My brief explanation had piqued his interest. (Lured him right in.) He even prompted his ChatGPT to make a fishbone diagram for my exact effect, but the AI bot could not do it. It was up to me, and it turned out to be exactly the type of job that reminds me why I am so passionate about what I do. Charting each major category branch, or bone, I was able to visualize what my next steps were going to be in testing and eliminating theories
After thinking about it, I decided the problem effect was: “Will not shut down with ignition key.” The major categories were: “aftermarket install,” “ignition switch,” “ECM,” “module component,” and “battery short to ignition.” After reviewing it with my service manager, Joe Dougherty, he added a few more subcategories, which were tested strategically as I moved down to the spine.
I verified the replaced key switch was not the cause of the problem and that the installed aftermarket devices did not come with any “creatively added” circuits. Those theories were eliminated.
Next, I pulled the ECM fuse from the panel. The engine shut down, but the electrical stayed on. I repeated the same procedure for the body and Bendix controllers, and after that pulled ignition fuses one at a time. Finally, when the F5-F aftertreatment fuse was pulled, everything shut off. This was my first theory but last branch in my fishbone, as the box is difficult to get to on this chassis at ground level.

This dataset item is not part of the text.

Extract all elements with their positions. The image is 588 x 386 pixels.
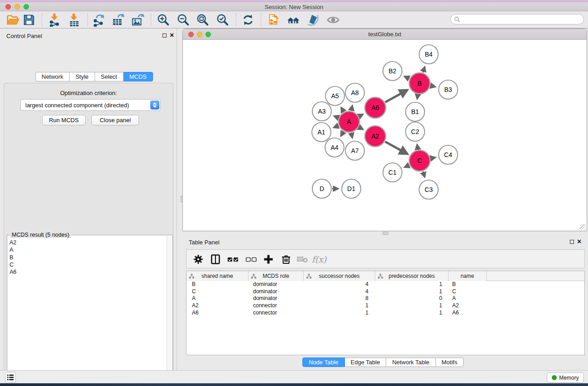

I lifted the truck to access the several panels to reach the PDM. I peeled open the box, and there it was—filled with water and cyan-colored from the corrosion—exactly what I expected to find and the true root cause. I rebuilt the entire PDM with a new updated, sealed PDM and mounted it by reversing the clips and bolt heads on the top rather than bottom.
To ensure I could permanently fix the issue, I did a 5 Whys analysis asking how the PDM went bad. In the end, I determined that the box design led to the failure and that if I simply replaced it with a similar version, the problem would reoccur. So I used a better designed box that completely sealed except for 26 empty terminal slots.
The fishbone diagram was so helpful that I have used it on multiple jobs since then. I am certain I will use these tools in every complex diagnostic I get going forward. It kept me focused and organized while I was able to change my technician hieroglyphics into a legible story.
Now I just sit here with one more why. Why has this not been a part of my diagnosis all along?